I fill the few minutes with ironing my costume shorts for the day, and packing my small suitcase with all of the paraphernalia necessary for two performances in Winterthur, Delaware.

Exactly on time my American mobile rings and I answer it, but there then follows one of those: ‘Hello, Mr Dickens?’ ‘Hello, yes, great to chat to you.’  ‘Hello, Mr Dickens, are you there?’ ‘Hi, yes, how are you?’ ‘Hello Mr Dickens, you’re breaking up, can you hear me?’  ‘Yes, I can hear you.  Shall I give you my hotel’s landline?’  ‘Mr Dickens, is there a landline I can call you on?’, conversations.

I give in and hang up.  I am about to try and call him back, when the mobile rings again.  This time we have a good enough connection for me to pass on the hotel’s number and a moment or two later we can speak clearly and in complete sentences.

Often on these occasions the interviewer, or producer, will say something along the lines of: ‘OK, Mr Dickens, we will be right with you….’ And you are then left hanging, listening to the end of a song, and then to a news broadcast, and then to a traffic report and then to an advertisement; but on this occasion the journalist (and In the confusion of our opening exchanges, I never did find out his name) comes straight to me.
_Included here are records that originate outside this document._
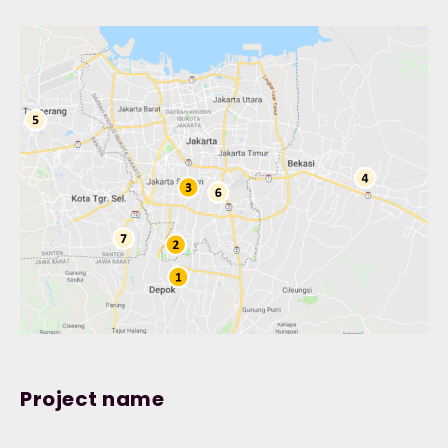
Project name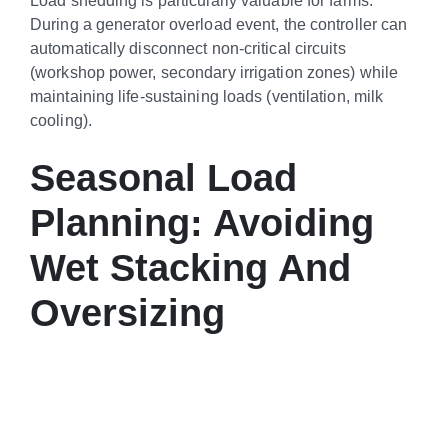
During a generator overload event, the controller can
automatically disconnect non-critical circuits
(workshop power, secondary irrigation zones) while
maintaining life-sustaining loads (ventilation, milk
cooling).
Seasonal Load
Planning: Avoiding
Wet Stacking And
Oversizing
The interview is to publicise the Byers Choice events this weekend and I happily talk about the huge theatre that is created on the factory floor, and the sheer thrill of performing to such a large and enthusiastic crowd.

With the interview finished, I continue my packing and haul of my bags to the car, before having a very quick bite of breakfast.  I want to be on the road by 8am.

Deep breath and fingers crossed:  I rig my mini speaker and my phone up and as I leave Lewisburg, heading east again, I finally get to listen to my Christmas playlist.

When I drove here yesterday the journey was dull: the weather was dull and the road was dull.  How everything is different this morning!  A beautiful sunrise fills the sky with a golden glow which reflects off the mighty Susquehanna River.  Route 11/15 follows the river bank for some thirty miles and affords magnificent views all the way.

Sunrise over The Susquehanna

Sunrise over The Susquehanna

Last year I drove the same route and the the conditions were snowy and icy, whereas today it could almost be spring.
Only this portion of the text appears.